=== TASK INSTRUCTIONS ===
Leave out the pictures and output the data verbatim.

(Stored data entries)
◇ ◇ ◇ ◇ ◇
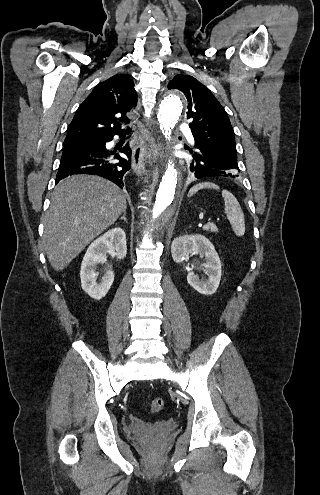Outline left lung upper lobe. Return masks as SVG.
<instances>
[{
  "instance_id": "1",
  "label": "left lung upper lobe",
  "mask_w": 320,
  "mask_h": 495,
  "mask_svg": "<svg viewBox=\"0 0 320 495\" xmlns=\"http://www.w3.org/2000/svg\"><path fill=\"white\" fill-rule=\"evenodd\" d=\"M168 89H177L185 94L187 118L195 142L237 160L233 128L226 111L211 91L194 77L184 74L176 75L169 82ZM187 149L191 153V149Z\"/></svg>"
}]
</instances>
◇ ◇ ◇ ◇ ◇
=== ANSWER BOX ===
Outline left lung upper lobe. Return masks as SVG.
<instances>
[{
  "instance_id": "1",
  "label": "left lung upper lobe",
  "mask_w": 320,
  "mask_h": 495,
  "mask_svg": "<svg viewBox=\"0 0 320 495\" xmlns=\"http://www.w3.org/2000/svg\"><path fill=\"white\" fill-rule=\"evenodd\" d=\"M168 89H177L185 94L187 118L195 142L237 160L233 128L226 111L211 91L194 77L184 74L176 75L169 82ZM187 149L191 153V149Z\"/></svg>"
}]
</instances>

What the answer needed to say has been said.